**WHAT THIS TASK INVOLVES:**
Write out the whole listing below exactly, skipping each picture.

------ EXTRACTED ENTRIES

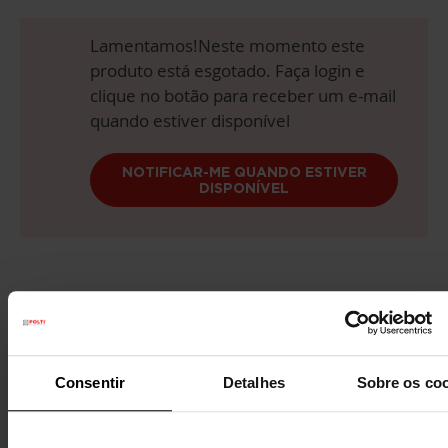
Lamentamos!Neste momento este
produto está esgotado. Faça login e
clique no botão para receber um e-mail
quando estiver disponível
NOTIFICAR-ME QUANDO ESTIVER
DISPONÍVEL
Entrega gratuita
acima de 60€
Consentir
Detalhes
Sobre os co
Garantia legal
3 anos
(1 ano para recondicionados)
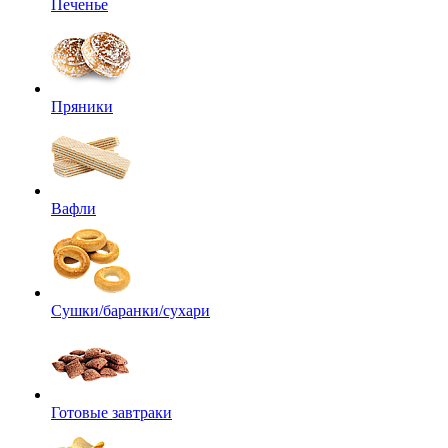
Печенье
Пряники
Вафли
Сушки/баранки/сухари
Готовые завтраки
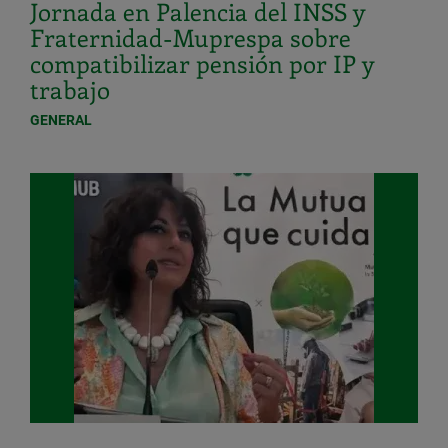
Jornada en Palencia del INSS y
Fraternidad-Muprespa sobre
compatibilizar pensión por IP y
trabajo
GENERAL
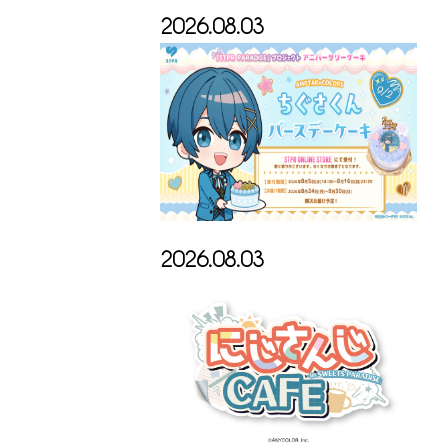
2026.08.03
2026.08.03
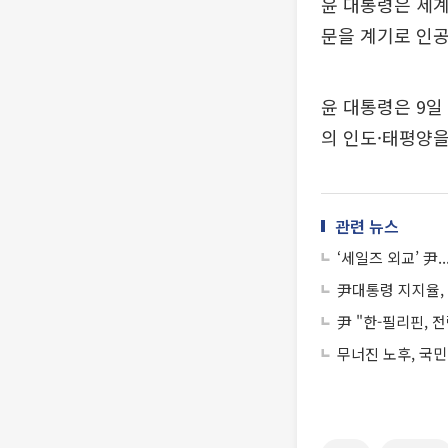
윤 대통령은 세계
문을 계기로 인공
윤 대통령은 9일
의 인도·태평양을
관련 뉴스
‘세일즈 외교’ 尹
尹대통령 지지율, 2
尹 "한-필리핀, 
무너진 노후, 국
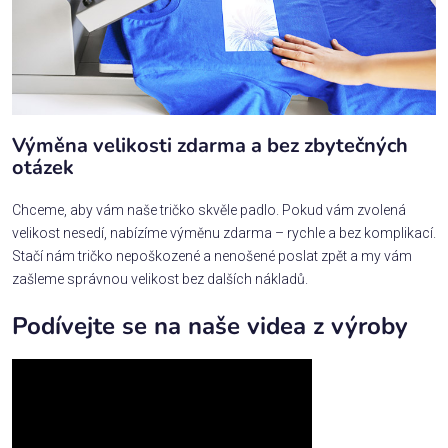
Výměna velikosti zdarma a bez zbytečných
otázek
Chceme, aby vám naše tričko skvěle padlo. Pokud vám zvolená
velikost nesedí, nabízíme výměnu zdarma – rychle a bez komplikací.
Stačí nám tričko nepoškozené a nenošené poslat zpět a my vám
zašleme správnou velikost bez dalších nákladů.
Podívejte se na naše videa z výroby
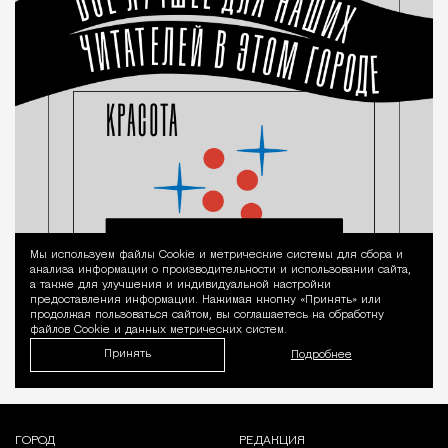
Мы используем файлы Сookie и метрические системы для сбора и
Уведомление 
анализа информации о производительности и использовании сайта,
а также для улучшения и индивидуальной настройки
предоставления информации. Нажимая кнопку «Принять» или
продолжая пользоваться сайтом, вы соглашаетесь на обработку
файлов Cookie и данных метрических систем.
Принять
Подробнее
ГОРОД
РЕДАКЦИЯ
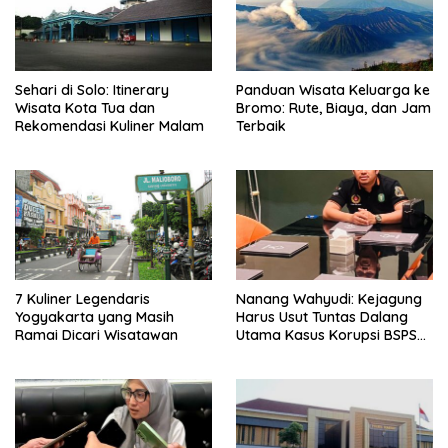
Sehari di Solo: Itinerary
Panduan Wisata Keluarga ke
Wisata Kota Tua dan
Bromo: Rute, Biaya, dan Jam
Rekomendasi Kuliner Malam
Terbaik
7 Kuliner Legendaris
Nanang Wahyudi: Kejagung
Yogyakarta yang Masih
Harus Usut Tuntas Dalang
Ramai Dicari Wisatawan
Utama Kasus Korupsi BSPS
Sumenep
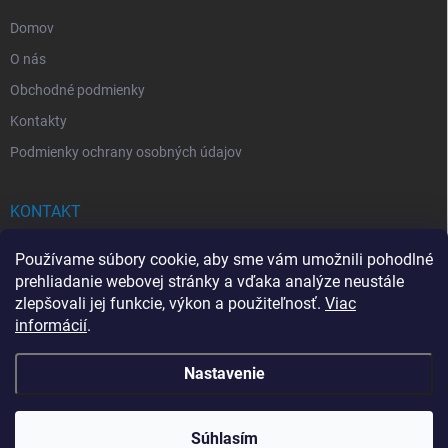
e
Domov
O nás
Obchodné podmienky
Kontakty
Podmienky ochrany osobných údajov
KONTAKT
info
@
drogerkovo.sk
Používame súbory cookie, aby sme vám umožnili pohodlné
prehliadanie webovej stránky a vďaka analýze neustále
zlepšovali jej funkcie, výkon a použiteľnosť.
Viac
informácií
.
📦 Stav objednávky
Nastavenie
Copyright 2026
Drogerkovo
. Všetky práva vyhradené.
Upraviť nastavenie
cookies
Súhlasím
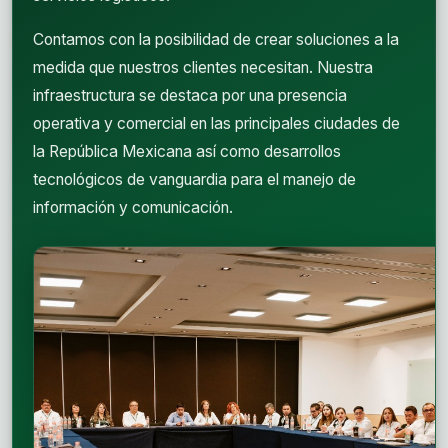
Contamos con la posibilidad de crear soluciones a la
medida que nuestros clientes necesitan. Nuestra
infraestructura se destaca por una presencia
operativa y comercial en las principales ciudades de
la República Mexicana así como desarrollos
tecnológicos de vanguardia para el manejo de
información y comunicación.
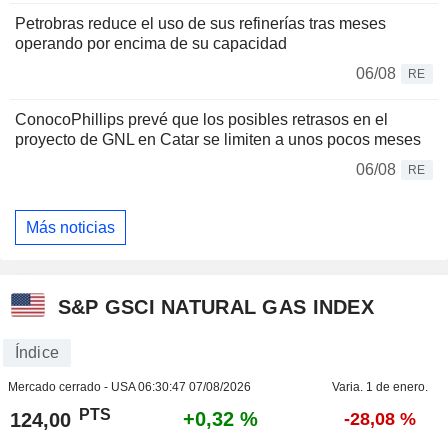
Petrobras reduce el uso de sus refinerías tras meses
operando por encima de su capacidad
06/08
RE
ConocoPhillips prevé que los posibles retrasos en el
proyecto de GNL en Catar se limiten a unos pocos meses
06/08
RE
Más noticias
S&P GSCI NATURAL GAS INDEX
Índice
Mercado cerrado - USA
06:30:47 07/08/2026
Varia. 1 de enero.
PTS
+0,32 %
124,00
-28,08 %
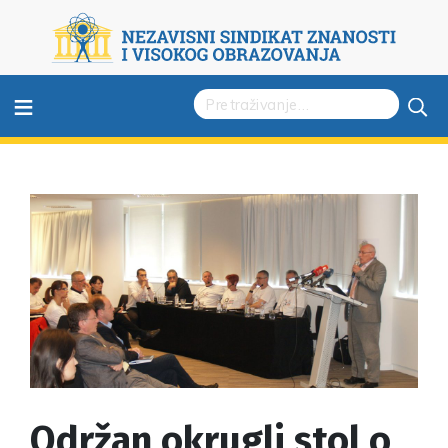
≡
Održan okrugli stol o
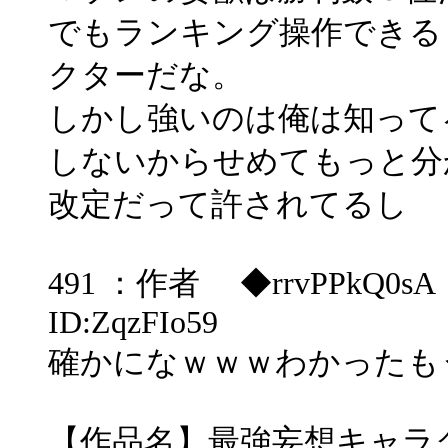
でもランキング操作できる
クターだな。
しかし強いのは俺は知って
しないからせめてもっと分
改定だって許されてるし
491 ：作者 ◆rrvPPkQ0sA ：20
ID:ZqzFIo59
確かになｗｗｗわかったも
【作品名】最強妄想キャラク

------------

**ANSWER TO THIS EXERCISE:**
Lamentamos!Neste momento este
produto está esgotado. Faça login e
clique no botão para receber um e-mail
quando estiver disponível
NOTIFICAR-ME QUANDO ESTIVER
DISPONÍVEL
Entrega gratuita
acima de 60€
Consentir
Detalhes
Sobre os co
Garantia legal
3 anos
(1 ano para recondicionados)
Печенье
Пряники
Вафли
Сушки/баранки/сухари
Готовые завтраки
Jornada en Palencia del INSS y
Fraternidad-Muprespa sobre
compatibilizar pensión por IP y
trabajo
GENERAL
2026.08.03
2026.08.03
윤 대통령은 세계
문을 계기로 인공
윤 대통령은 9일
의 인도·태평양을
관련 뉴스
‘세일즈 외교’ 尹
尹대통령 지지율, 2
尹 "한-필리핀, 
무너진 노후, 국
Výměna velikosti zdarma a bez zbytečných
otázek
Chceme, aby vám naše tričko skvěle padlo. Pokud vám zvolená
velikost nesedí, nabízíme výměnu zdarma – rychle a bez komplikací.
Stačí nám tričko nepoškozené a nenošené poslat zpět a my vám
zašleme správnou velikost bez dalších nákladů.
Podívejte se na naše videa z výroby
Мы используем файлы Сookie и метрические системы для сбора и
Уведомление 
анализа информации о производительности и использовании сайта,
а также для улучшения и индивидуальной настройки
предоставления информации. Нажимая кнопку «Принять» или
продолжая пользоваться сайтом, вы соглашаетесь на обработку
файлов Cookie и данных метрических систем.
Принять
Подробнее
ГОРОД
РЕДАКЦИЯ
Sehari di Solo: Itinerary
Panduan Wisata Keluarga ke
Wisata Kota Tua dan
Bromo: Rute, Biaya, dan Jam
Rekomendasi Kuliner Malam
Terbaik
7 Kuliner Legendaris
Nanang Wahyudi: Kejagung
Yogyakarta yang Masih
Harus Usut Tuntas Dalang
Ramai Dicari Wisatawan
Utama Kasus Korupsi BSPS
Sumenep
e
Domov
O nás
Obchodné podmienky
Kontakty
Podmienky ochrany osobných údajov
KONTAKT
info
@
drogerkovo.sk
Používame súbory cookie, aby sme vám umožnili pohodlné
prehliadanie webovej stránky a vďaka analýze neustále
zlepšovali jej funkcie, výkon a použiteľnosť.
Viac
informácií
.
📦 Stav objednávky
Nastavenie
Copyright 2026
Drogerkovo
. Všetky práva vyhradené.
Upraviť nastavenie
cookies
Súhlasím
Contamos con la posibilidad de crear soluciones a la
medida que nuestros clientes necesitan. Nuestra
infraestructura se destaca por una presencia
operativa y comercial en las principales ciudades de
la República Mexicana así como desarrollos
tecnológicos de vanguardia para el manejo de
información y comunicación.
Petrobras reduce el uso de sus refinerías tras meses
operando por encima de su capacidad
06/08
RE
ConocoPhillips prevé que los posibles retrasos en el
proyecto de GNL en Catar se limiten a unos pocos meses
06/08
RE
Más noticias
S&P GSCI NATURAL GAS INDEX
Índice
Mercado cerrado - USA
06:30:47 07/08/2026
Varia. 1 de enero.
PTS
+0,32 %
124,00
-28,08 %
≡
Održan okrugli stol o
でもランキング操作できる
クターだな。
しかし強いのは俺は知って
しないからせめてもっと分
改定だって許されてるし
491 ：作者 ◆rrvPPkQ0sA ：20
ID:ZqzFIo59
確かになｗｗｗわかったも
【作品名】最強妄想キャラク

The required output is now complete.